I media nostrani si sono affrettati a salutare l’accordo tra Cina e Usa per quanto riguarda la riduzione delle emissioni, con molta enfasi. Si tratta di un passo in avanti, specie rispetto al recente passato, ma ci sono ancora tanti punti poco chiari.

Stupisce, se mai, la tanta rilevanza data a questo punto di avvicinamento tra i due paesi, insieme a tutta una serie di inutilità classiche quando si tratta di vertici e quando c’è di mezzo la Cina (dalle attenzioni di Putin alla moglie di Xi Jinping, al chewing-gum di Obama) senza mettere in adeguata evidenza quello che è stato il vero e proprio punto storico di questo Apec: la scelta dei paesi asiatici di seguire la Cina sul trattato di libero commercio, intimando un alt duro al Tpp obamiano, che tagliava fuori proprio Pechino.

Il vero punto di svolta, è dunque il fatto che l’intera regione asiatica appare fidarsi ormai sempre meno delle promesse americane, e sembra disposta a correre il rischio di affiancarsi alla Cina, sperando di gestire l’arroganza tipica di Pechino, quando si tratta di cooperare con i vicini di casa.

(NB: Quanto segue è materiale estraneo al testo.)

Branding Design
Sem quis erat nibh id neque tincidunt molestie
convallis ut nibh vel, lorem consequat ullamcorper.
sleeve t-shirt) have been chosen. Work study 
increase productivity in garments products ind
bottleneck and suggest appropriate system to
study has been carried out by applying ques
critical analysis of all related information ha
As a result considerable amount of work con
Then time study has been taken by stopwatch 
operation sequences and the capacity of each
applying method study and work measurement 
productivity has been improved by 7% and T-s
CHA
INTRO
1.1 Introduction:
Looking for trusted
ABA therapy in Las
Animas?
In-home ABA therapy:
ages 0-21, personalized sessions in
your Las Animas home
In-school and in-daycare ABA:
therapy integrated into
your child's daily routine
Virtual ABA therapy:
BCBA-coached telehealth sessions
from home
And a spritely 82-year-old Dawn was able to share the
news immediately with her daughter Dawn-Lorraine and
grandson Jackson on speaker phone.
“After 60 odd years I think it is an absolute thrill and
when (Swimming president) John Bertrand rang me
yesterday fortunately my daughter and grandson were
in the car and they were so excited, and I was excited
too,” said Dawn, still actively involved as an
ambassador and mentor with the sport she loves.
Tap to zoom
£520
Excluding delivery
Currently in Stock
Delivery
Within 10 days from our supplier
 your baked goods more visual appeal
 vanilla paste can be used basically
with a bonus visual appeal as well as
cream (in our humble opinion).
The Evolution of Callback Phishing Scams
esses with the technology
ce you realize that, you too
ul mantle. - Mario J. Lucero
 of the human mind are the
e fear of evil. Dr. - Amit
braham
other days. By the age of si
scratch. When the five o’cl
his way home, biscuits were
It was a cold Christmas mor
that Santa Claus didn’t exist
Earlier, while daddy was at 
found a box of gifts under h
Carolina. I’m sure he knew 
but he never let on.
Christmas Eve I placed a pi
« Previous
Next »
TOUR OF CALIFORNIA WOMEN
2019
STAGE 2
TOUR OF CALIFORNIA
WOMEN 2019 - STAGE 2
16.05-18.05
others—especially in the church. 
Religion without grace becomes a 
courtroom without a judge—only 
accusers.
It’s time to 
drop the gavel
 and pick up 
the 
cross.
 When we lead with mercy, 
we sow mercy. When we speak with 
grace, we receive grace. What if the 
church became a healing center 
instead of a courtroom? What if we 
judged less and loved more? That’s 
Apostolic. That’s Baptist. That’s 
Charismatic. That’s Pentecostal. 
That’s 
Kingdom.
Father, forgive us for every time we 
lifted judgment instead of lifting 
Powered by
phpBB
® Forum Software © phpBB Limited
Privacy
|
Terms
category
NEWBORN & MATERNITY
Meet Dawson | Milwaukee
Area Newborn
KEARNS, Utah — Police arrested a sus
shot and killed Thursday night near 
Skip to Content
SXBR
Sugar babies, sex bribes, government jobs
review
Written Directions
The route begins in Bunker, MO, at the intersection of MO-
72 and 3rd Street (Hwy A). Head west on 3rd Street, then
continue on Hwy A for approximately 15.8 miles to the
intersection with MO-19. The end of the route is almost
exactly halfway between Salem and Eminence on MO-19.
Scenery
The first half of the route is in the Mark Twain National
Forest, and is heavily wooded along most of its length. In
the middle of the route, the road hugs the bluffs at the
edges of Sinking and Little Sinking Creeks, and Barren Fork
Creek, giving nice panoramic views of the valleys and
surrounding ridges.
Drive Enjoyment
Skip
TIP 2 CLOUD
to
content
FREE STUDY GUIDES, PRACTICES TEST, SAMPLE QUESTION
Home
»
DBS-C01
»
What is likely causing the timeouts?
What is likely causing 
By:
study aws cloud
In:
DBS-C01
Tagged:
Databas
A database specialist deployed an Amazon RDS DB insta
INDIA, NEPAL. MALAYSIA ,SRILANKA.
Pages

Il mondo multipolare fatica a essere compreso un po’ da tutti: alleanze storiche saltano, nemici ricominciano a trattare. Ma più di tutto, pare che sia il mondo dei media nostrani a faticare a concepire un mondo nel quale gli Usa non sono più l’Impero dominante. Se poi – effettivamente – la potenza americana subirà un crollo è tutto da vedere, ma una redistribuzione del potere in giro per il mondo appare ormai chiara. E la Cina si pone come potenza emergente anche a livello internazionale in modo determinato, ma non certo guerrafondaio.

Un mondo a guida americano era sicuramente più comprensibile; lo testimonia il fatto che, anche di fronte ad un evento asiatico-pacifico, ospitato a Pechino, con la partecipazione di Stati non certo irrilevanti, come Giappone e Corea del Sud, la nostra stampa continua ad affidarsi alle sole fonti occidentali, quando non direttamente americane, per cercare di comprendere la portata di quanto accaduto.

La lettura è dunque sempre univoca: ci viene raccontato cosa pensano gli americani del mondo. Cosa sappiamo di quanto si dice in Cina, Giappone, Corea? Figurarsi in Birmania. La decisione dei paesi asiatici di consentire uno studio di fattibilità di due anni al progetto di libero scambio cinese, unitamente ai tanti soldi che Pechino ha messo sul piatto (sia per rinsaldare la sua forza marittima, sia per rinforzare la via della Seta), indicano un cambiamento di rotta non solo negli equilibri economici e politici, ma anche in quelli culturali, di narrazione, di capacità di leggere la contemporanea complessità con lenti nuovi e affidandosi, specie oggi, periodo nel quale la mole di informazioni è decisamente ampia, anche ad altri punti di vista e capacità di leggere e analizzare gli eventi.

Che piaccia o meno il mondo è cambiato e dovrà mutare anche la sua narrazione.